Archer Daniels Midland Co. has ordered three grain carriers that will employ air-bubble technology to decrease hull resistance through the water as a way of cutting fuel costs and greenhouse gas emissions.
The air-bubble technology was developed by Mitsubishi Heavy Industries, Ltd. Called the Mitsubishi Air Lubrication System, it reduces friction between a vessel's hull and seawater by means of air bubbles produced along the vessel's bottom.
Archer Daniels Midland has ordered three 777-foot bulk carriers to be built by Oshima Shipbuilding Co. of Nagasaki, Japan. Air bubble technology, along with other fuel-saving features, will reduce the ships' CO2 output by about 25 percent. (Photo courtesy Mitsubishi Heavy Industries)
The new technology, combined with other elements of the ships' designs, will allow the ships to cut their CO2 emissions by 25 percent compared with conventional bulk carriers.
The first commercial application of the air-bubble system will be in the three grain carriers. Sumitomo Corp. of Japan received the order from Archer Daniels Midland for the ship construction, while Oshima Shipbuilding Co. Ltd. of Nagasaki was selected to actually build the ships.
The three grain carriers will be 95,000-dwt vessels. Designed as post-Panamax ships, they will be 777 feet long with a beam of 131 feet. Thus, they will be able to travel through the Panama Canal after its planned expansion is completed in 2014.
The air in the friction-reduction system is produced by motor-driven blowers and collected in large-diameter pipes. Then the air is distributed by individual branch pipes and delivered through air chambers mounted on the bottom of the hull. The air-lubrication system results in the vessel being able to go faster with less horsepower. The lower power requirements to achieve a given speed results in lower fuel consumption and CO2 emissions.
To confirm the benefits of the system, Mitsubishi conducted computational fluid dynamics modeling and carried out full-scale mockup water tank testing. It also installed a prototype system on Yamatai, a module carrier (a specialized ro-ro vessel for transporting large prefabricated structures) operated by NYK-Hinode Line.

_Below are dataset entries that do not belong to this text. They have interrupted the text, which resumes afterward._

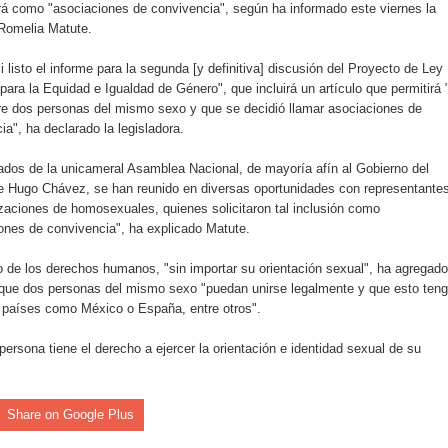
á como "asociaciones de convivencia", según ha informado este viernes la
rdan retos y oportunidades del sistema financiero nacional
Romelia Matute.
ines impulsada por la franquicia dominicana más taquillera del 
i listo el informe para la segunda [y definitiva] discusión del Proyecto de Ley
para la Equidad e Igualdad de Género", que incluirá un artículo que permitirá 
iro como vicepresidenta ejecutiva de Fiduciaria Reservas
re dos personas del mismo sexo y que se decidió llamar asociaciones de
ia", ha declarado la legisladora.
localidad de Oficina Regional Este en La Romana
ados de la unicameral Asamblea Nacional, de mayoría afín al Gobierno del
e Hugo Chávez, se han reunido en diversas oportunidades con representante
illones para emprendedoras en la segunda edición del Summit 
zaciones de homosexuales, quienes solicitaron tal inclusión como
ones de convivencia", ha explicado Matute.
yectoria artística con nuevo álbum, renovación de su equipo y c
o de los derechos humanos, "sin importar su orientación sexual", ha agregado
 que dos personas del mismo sexo "puedan unirse legalmente y que esto ten
s países como México o España, entre otros".
o se unen al regreso de Pavel Núñez y su “Bipolarband” a Hard 
ersona tiene el derecho a ejercer la orientación e identidad sexual de su
Share on Google Plus
 que Banreservas seguirá impulsando la seguridad alimentaria tr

Mitsubishi is offering the technology for use in very large crude carriers, bulk carriers and other ships. The researchers found that there was a negligible loss of propulsive efficiency due to air bubbles because the bubbles flowed along the ship bottom toward the area above the propellers rather than through them.
These three grain carriers will also feature a newly-designed bow to reduce wave-making resistance. They will also have a system that improves propulsion efficiency by positioning fins forward of the propellers and placing grooves in the propeller boss cap. The ships will have a relatively shallow draft of 41 feet, which will also contribute to energy savings and CO2 reductions.